Un fois qu’on a pris conscience de ces divers canaux de diffusion, on comprend mieux pourquoi le schéma métrique est devenu dominant au cours des 19e et 20e siècles, période pendant laquelle, en plus des domaines qu’il avait déjà conquis, il a fini par pénétrer en psychologie, en économie et même dans les sciences sociales. Son histoire explique pourquoi quand on parle de rythme, aujourd’hui, les gens pensent métrique et numération.

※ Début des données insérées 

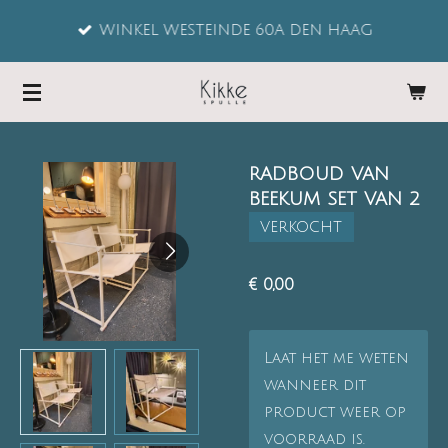
Ga
WINKEL WESTEINDE 60A DEN HAAG
direct
naar
de
hoofdinhoud
RADBOUD VAN
BEEKUM SET VAN 2
VERKOCHT
€ 0,00
Laat het me weten
wanneer dit
product weer op
voorraad is.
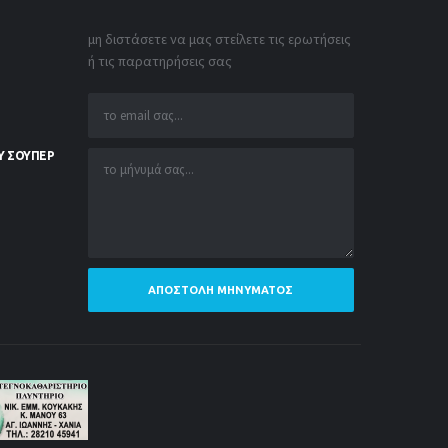
μη διστάσετε να μας στείλετε τις ερωτήσεις
ή τις παρατηρήσεις σας
Υ ΣΟΥΠΕΡ
ΑΠΟΣΤΟΛΉ ΜΗΝΎΜΑΤΟΣ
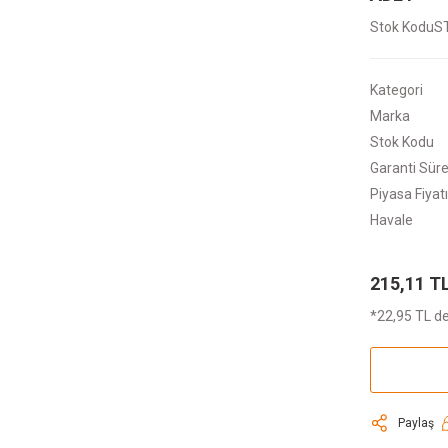
Stok Kodu
S
Kategori
Marka
Stok Kodu
Garanti Süre
Piyasa Fiyatı
Havale
215,11 T
*22,95 TL de
Paylaş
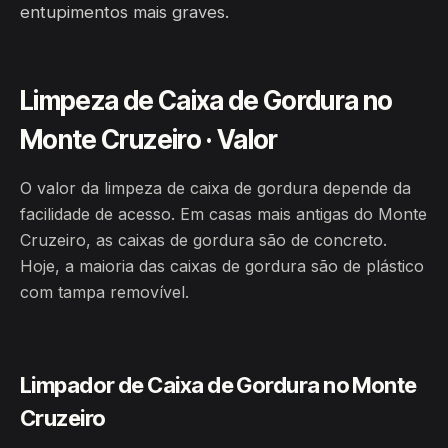
entupimentos mais graves.
Limpeza de Caixa de Gordura no
Monte Cruzeiro · Valor
O valor da limpeza de caixa de gordura depende da
facilidade de acesso. Em casas mais antigas do Monte
Cruzeiro, as caixas de gordura são de concreto.
Hoje, a maioria das caixas de gordura são de plástico
com tampa removível.
Limpador de Caixa de Gordura no Monte
Cruzeiro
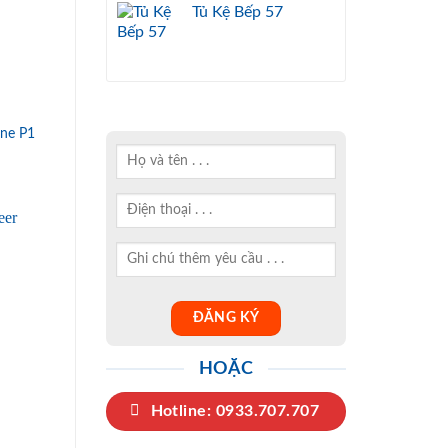
Tủ Kệ Bếp 57
was:
is:
28.000.000₫.
16.000.000₫.
ne P1
HOẶC
Hotline: 0933.707.707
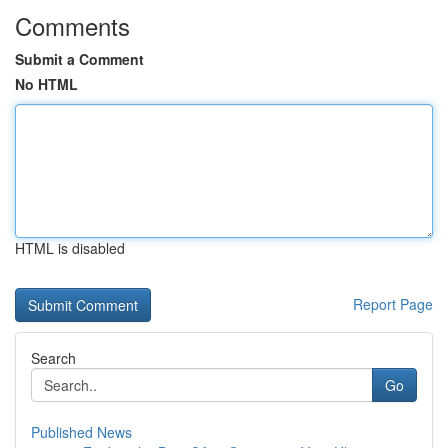
Comments
Submit a Comment
No HTML
HTML is disabled
Report Page
Search
Go
Published News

Il existe toutefois un troisième paradigme, certes très minoritaire, mais qu’il convient de ne pas oublier. Celui-ci a été inauguré par Aristote au 4e siècle, s’est maintenu encore quelques centaines d’années puis il a disparu à la fin du 1er siècle après JC. Avec la maturité, Aristote s’est détaché de l’approche rythmique de son maître Platon, surtout lorsqu’il s’est intéressé aux rythmes du langage. En travaillant sur les techniques rhétoriques des orateurs de la Cité, puis sur le théâtre et la poésie qui y étaient des pratiques courantes, il a tout d’abord mis l’accent sur leurs effets de « re-présentation » (mimésis), c’est-à-dire sur les manières dont un auteur ou un acteur recrée les choses du monde et les actions des hommes tout en mettant en lumière leurs structures profondes. Ce sont ces manières et leurs effets d’illumination qui, notait-il, provoquent la katharsis, c’est-à-dire le plaisir de comprendre les problèmes et éventuellement d’imaginer l’avenir. Or, ni les uns ni les autres ne peuvent s’expliquer simplement par des successions de syllabes longues et brèves, ou de temps forts et faibles. Il faut prendre en compte l’ensemble des configurations fluantes des discours, c’est-à-dire reprendre la notion de rhuthmos physique pré-platonicien mais en l’appliquant cette fois au langage. En refondant la Poétique sur le rythme, dans ce troisième sens très particulier, on peut alors comprendre comment on fabrique de la littérature, comment on la consomme et ce qu’elle nous fait. On peut ébaucher une théorie de la valeur artistique qui ne soit pas une simple théorie du plaisir esthétique. On peut même envisager une théorie éthique et politique assez démocratique très différente de la vision platonicienne.